However, amendments to the Treaty are no substitute for ongoing crisis management. But in my view it would amount to negligence if we refrained from subjecting our common legal bases to a dynamic adaptation process. Please don’t get me wrong, I am not referring to a wholesale change of the EU Treaty – we have already been through that in adopting the Treaty of Lisbon. What I have in mind is rather a targeted reform.
In this specific case, an amendment to the Treaty would result in more firmly enshrining the Member States’ budgetary obligations in the Treaty and introducing rights that enable the EU to intervene and take action should such obligations be permanently violated.
The goal is to make sure that crises such as the current one will not even develop. So we have to establish a corrective mechanism to be applied at a very early stage when states first start to struggle. Such a system would enable greater safety and stability.

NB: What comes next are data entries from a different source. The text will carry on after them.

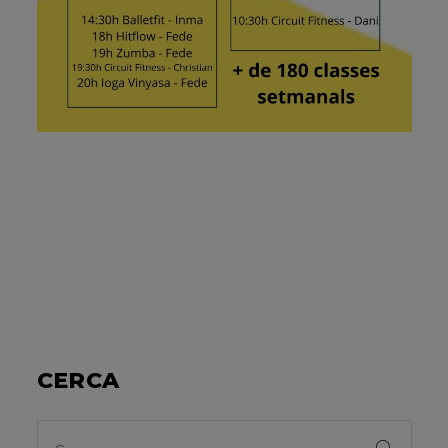
CERCA
Search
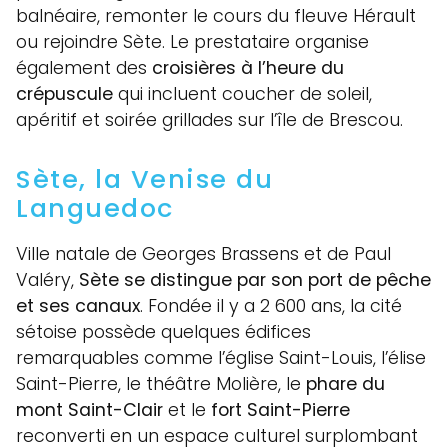
balnéaire, remonter le cours du fleuve Hérault
ou rejoindre Sète. Le prestataire organise
également des
croisières à l’heure du
crépuscule
qui incluent coucher de soleil,
apéritif et soirée grillades sur l’île de Brescou.
Sète, la Venise du
Languedoc
Ville natale de Georges Brassens et de Paul
Valéry,
Sète se distingue par son port de pêche
et ses canaux
. Fondée il y a 2 600 ans, la cité
sétoise possède quelques édifices
remarquables comme l’église Saint-Louis, l’élise
Saint-Pierre, le théâtre Molière, le
phare du
mont Saint-Clair
et le
fort Saint-Pierre
reconverti en un espace culturel surplombant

This is particularly relevant with a view to current deliberations on creating so-called “stability bonds” or euro bonds.
Austria has made its position very clear: one day such bonds may probably offer added value for all euro countries - today, however, this is certainly not the case. I therefore regard the deliberations currently being undertaken by the Commission as an interesting and ambitious contribution to the ongoing discussion. They may well act like the famous “carrot” for some members and trigger further reforms in those countries that would particularly benefit from such bonds, thus contributing to further consolidating the Economic and Monetary Union.
Such common bonds can, however, only be established some way down the line – and we have not arrived there yet.
As matters stand, I consider that imposing stricter conditions in the observation of Economic and Monetary Union regulations would be in our national interest and create added value for Austria.
5. We need to strengthen the EU’s external profile
Let me stress this in my capacity as Foreign Minister and Minister for European Affairs:
We live in increasingly networked and interlinked systems. The world has become smaller. From the Austrian point of view it is therefore much more efficient to manage international developments jointly rather than confronting them alone.
It is thus in our own interest that all EU Member States bundle their forces and speak with one voice – both in their contacts with third countries and within international organisations. Such a joint approach will not only add weight to our common convictions, in the fields of human rights or climate protection for instance, but also strengthen our position in the field of trade or on security and defence issues.
Experience has shown that the only result achieved by 27 Member States defending 27 different views is a European cacophony – with nobody listening or even taking us seriously in the international context.
6. Another important issue is that we have to be more specific about what Europe stands for: Europe isn’t just about freedom – its about safety and security too
The European integration project has changed our continent in fundamental ways – no other political project has ever had such an impact. The opportunities offered by the EU enable a new way for countries to interact, they have not only influenced the way we coexist but also influence citizens’ everyday lives.
Just think about how much the creation of the Internal Market and the guaranteed four freedoms have changed and improved our lives. Free movement of people, goods, capital and services – freedoms many of use on a daily basis.
We Austrians also benefit from the freedom we have enjoyed since the introduction of the euro. All this has become part of our every day life in Europe.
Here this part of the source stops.